In my first life I am a fairly happy person I think, but like most people I have little pockets of sadness.  I would never want to burden my family or friends with some of the things I dwell on and in some cases it would really hurt them emotionally if I were to do so.  They might feel responsible in some way and I don’t want anyone to feel that way.   Being anonymous in a virtual world allows me to say things I otherwise would not.  My family and friends will never know Bryn Oh is me so its essentially a nice big diary with a lock on it.

The darkness in much of my work though, is a bit different.  Aesthetically I am considered to be Steampunk.  Steampunk art is traditionally a mix of Victorian sensibilities mixed with modern alternate technology.  When I make Steampunk, I like it to be a bit dim.  In addition, I love the dark works of artists like Georges de la Tour.  Technically though, darkness on a monitor allows the viewer to focus more on contrasting light areas.  It is a compositional tool which allows me to pull the eye from one area to another.  The artwork 26 tines is called a “cam build”.  The avatar arrives to the work and comes across a small door.  Their avatar is too big to go into the door so they must disengage their view or camera and enter the hole without their “body”.  The machinima or movie you refer to follows a scripted camera so it become more like a movie.  But in the virtual world the viewer experiences it as an unscripted open ended environment  and must discover ways to enter and explore it.  I am not sure if you will show that machinima on tv but the part after the radio where the camera goes down the narrow tunnel, the viewer must find that tunnel in Second Life and go down it.  Many never do.  My works are often about the excitement in finding hidden things, like turning over a rock to find a giant centipede to look at.  I spoke to an American artist the other day and he stated that he didn’t want to do “work” to see my art.  He wanted it laid before him like some kind of King, expecting me to be pleased that he has even taken the time to look at it.  I believe the opposite whereby doing the work and finding hidden parts that you know others have not found is what makes the artwork special.  When people find something hidden and intimate they have separated themselves from the average person who only know the surface of the artwork.  Finding the layers is the true interaction.

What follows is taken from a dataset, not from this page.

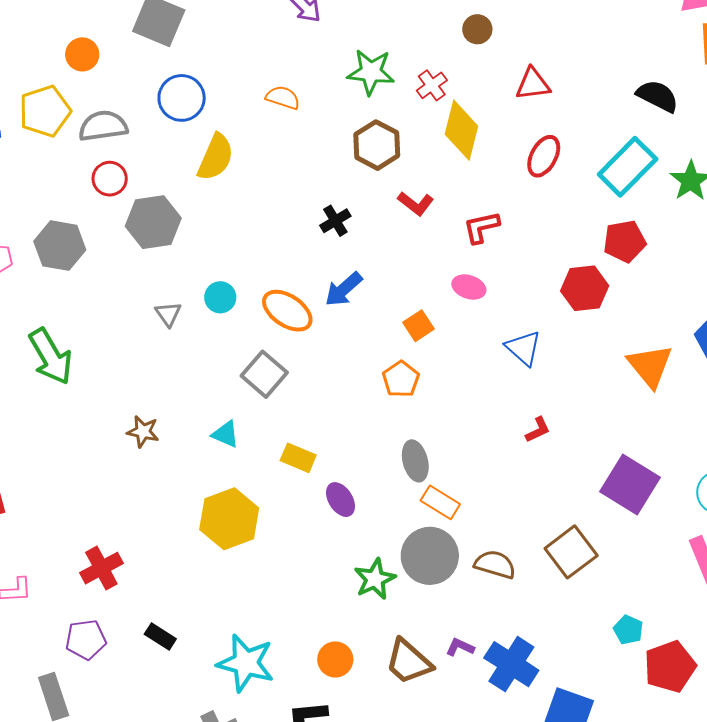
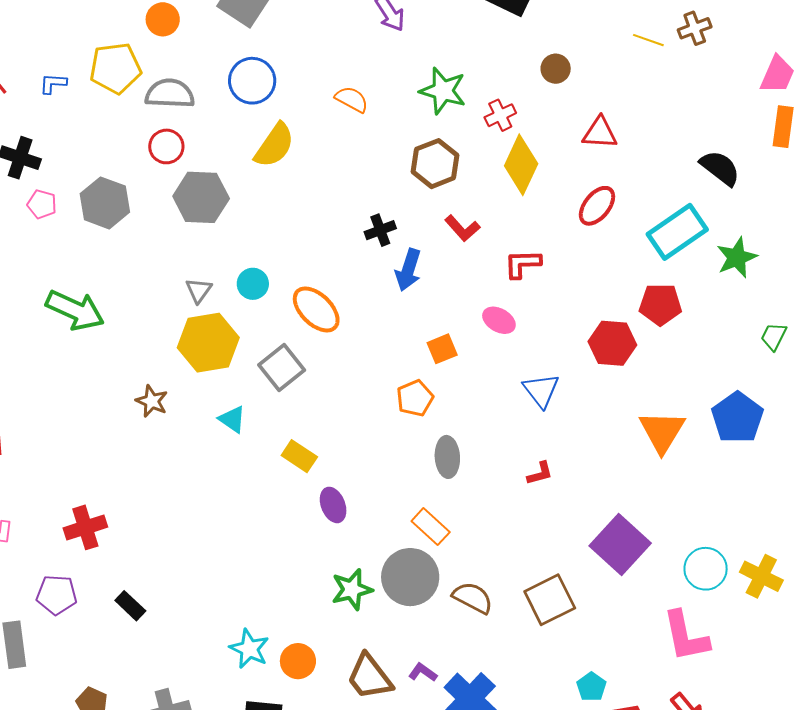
blue arrow: (344, 289) -> (408, 270), moved, turned -42
green arrow: (51, 357) -> (75, 310), turned -46
gray ellipse: (415, 461) -> (447, 457), moved
yellow hexagon: (229, 519) -> (208, 343), moved
cyan star: (246, 663) -> (249, 649), moved, size x0.7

2. You are a oil painter in RL. Which differences in feelings, thoughts and action are involved in expressing your art  in two different kind of art? There are similarities between them?

The same basic principles of colour, form, line and composition apply to the virtual world as a medium, but with a few differences one must consider.
In the Galleria Nazionale di Capodimonte in Naples there is a work by Mattia Preti called Banchetto di Assalonne.
It is a fine example of using composition to circulate the viewers eye within the painting.  From above you see two men with knives ready to murder the man at the table, the angle of the blades lead the viewers eye to the focal point which is the man about to be murdered.  The angles of the bodies around him create an oval frame which keeps the eye circling around the subject.  If your eye leaves this area it will meet secondary figures outside the oval who are all pointing or looking at the subject which again brings the viewer back to the focal point.  Even the pillar to the top right is shaped like an upside down U to propel the eye back to the other subjects should, God forbid, your eye wander over there.  You can control where the viewer looks because the human eye tends to follow along lines and contours rather than against them.  It is a subconscious trait and also applies to the eye path of figures who
are depicted as looking at something.  As humans we want to see what they are looking at so we follow their gaze.

Preti controls where he wants you to look.  The image is static so he knows exactly how you will view his work.  In a virtual world composition, you never know from which angle the viewer enters your composition.  In Second Life you can disengage your view or perspective so that you need not look from the vantage point of  “eyes”.  Because of this every angle must have a strong composition if possible.  It is a very enjoyable challenge.